The past fortnight, so far low on “Prescott punches” or uncomfortable NHS confrontations, has been drama-light, but poll-heavy. No one could ever have predicted the extent to which Nick Clegg’s popularity was going to go berserk after the first ITV debate.

It is paramount that the Conservative party do not go on the attack, if they go for Clegg they could look bullying and the Lib Dem leader will look like the victim. Reaching equilibrium between coming out fighting hard but not bullying will be a challenge. Brown has an almost unhealthy dislike for Cameron and will be more than happy for the Tory leader to look like the bad guy and throw verbal punches at Clegg during the next debate on the BBC.

There has been little of the much-hyped US-style, viral media campaigns we thought would be dominant. If anything, the old-fashioned poster has been used to its best. Look at the controversy over the Cameron “We can’t go on like this” posters, the back-fired Labour “Ashes to Ashes” 1980s’ inspired campaign that made the Tory leader look like a lusted-after hero. Both parties have returned to old-school, photo-shop techniques rather than anything too fancy.

All three political parties were wise enough to realise that not everyone of voting age is online. And if they were, would not necessarily be able to access expensive, too-clever-by-half campaigns.

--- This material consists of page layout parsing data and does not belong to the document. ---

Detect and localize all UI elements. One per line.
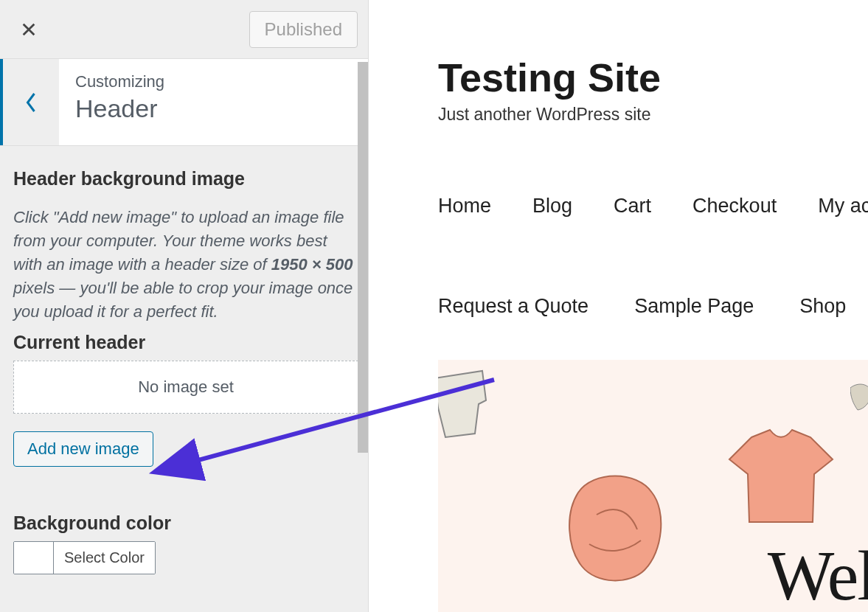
no-image-placeholder: No image set [13, 361, 358, 414]
breadcrumb: Customizing [75, 72, 352, 91]
hero-graphic-cloth [438, 367, 519, 448]
nav-item-blog[interactable]: Blog [532, 195, 572, 218]
panel-body: Header background image Click "Add new i… [0, 146, 368, 577]
color-picker[interactable]: Select Color [13, 541, 156, 574]
panel-scrollbar[interactable] [358, 62, 368, 453]
hero-graphic-partial [850, 382, 868, 411]
add-new-image-button[interactable]: Add new image [13, 431, 153, 467]
header-bg-image-label: Header background image [13, 168, 355, 189]
hero-graphic-hoodie [556, 470, 674, 588]
nav-item-quote[interactable]: Request a Quote [438, 295, 588, 318]
site-tagline: Just another WordPress site [438, 105, 650, 125]
site-preview: Testing Site Just another WordPress site… [383, 0, 868, 612]
color-swatch [14, 542, 54, 574]
hero-graphic-tshirt [726, 426, 836, 529]
customizer-panel: Published Customizing Header Header back… [0, 0, 369, 612]
publish-status-button[interactable]: Published [249, 11, 358, 48]
nav-item-shop[interactable]: Shop [799, 295, 846, 318]
section-title-block: Customizing Header [59, 59, 368, 145]
back-button[interactable] [0, 59, 59, 145]
section-title: Header [75, 94, 352, 123]
panel-topbar: Published [0, 0, 368, 59]
close-icon [21, 21, 37, 38]
nav-item-cart[interactable]: Cart [614, 195, 651, 218]
section-header: Customizing Header [0, 59, 368, 146]
nav-item-account[interactable]: My ac [818, 195, 868, 218]
nav-item-home[interactable]: Home [438, 195, 491, 218]
site-title[interactable]: Testing Site [438, 55, 661, 100]
primary-nav-row-1: Home Blog Cart Checkout My ac [438, 195, 868, 218]
recommended-dimensions: 1950 × 500 [271, 255, 353, 274]
hero-heading: Wel [768, 535, 868, 612]
primary-nav-row-2: Request a Quote Sample Page Shop [438, 295, 846, 318]
select-color-button[interactable]: Select Color [54, 542, 155, 574]
chevron-left-icon [24, 91, 38, 114]
close-button[interactable] [10, 11, 47, 48]
nav-item-sample[interactable]: Sample Page [634, 295, 754, 318]
nav-item-checkout[interactable]: Checkout [692, 195, 777, 218]
hero-banner: Wel [438, 360, 868, 612]
help-text-post: pixels — you'll be able to crop your ima… [13, 279, 353, 321]
current-header-label: Current header [13, 332, 355, 353]
help-text: Click "Add new image" to upload an image… [13, 206, 355, 323]
background-color-label: Background color [13, 512, 355, 534]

The final political debate will be important. Not just because of Clegg’s much-hyped poll success, but because of how Brown and Cameron play it. I am not convinced that absolutely everyone who saw the first debate thought Cameron’s performance was that bad or that Clegg was that amazing. Compare it to the Tory party leadership speeches when David Davis went up against David Cameron in the Winter Gardens in Blackpool. Cameron gave a no-notes, wandering-around speech and the press and broadcast hailed him as a genius. Was the other David’s speech that awful? It wasn’t. But the press had decided, it was considered that Davis had got a bit big for his boots and the boy David was a far more interesting prospect.

However, Clegg will have to be clever if he wants to repeat such success. His strongest card, which was to complain about his rivals squabbling, will not sustain him through the next couple of weeks. He has been very good at claiming his party is squeaky clean, very good at playing the morale high-horse; he will not get away with it forever.

The sudden popularity of Clegg has been the political equivalent of the volcanic eruption.  Cameron was quick to change his election broadcast following it, so was obviously worried. The Liberal Democrat policies on immigration, crime and faith schools do not play well with the electorate. Clegg’s opponents will be making sure they alert voters to this: a fight they were not necessarily prepared for.

This one is utterly confusing. There is everything to play for, watching how Brown and Cameron deal with the new Boy Wonder will be very interesting.

Tara Hamilton-Miller is vice chairman of Weber Shandwick's Public Affairs firm.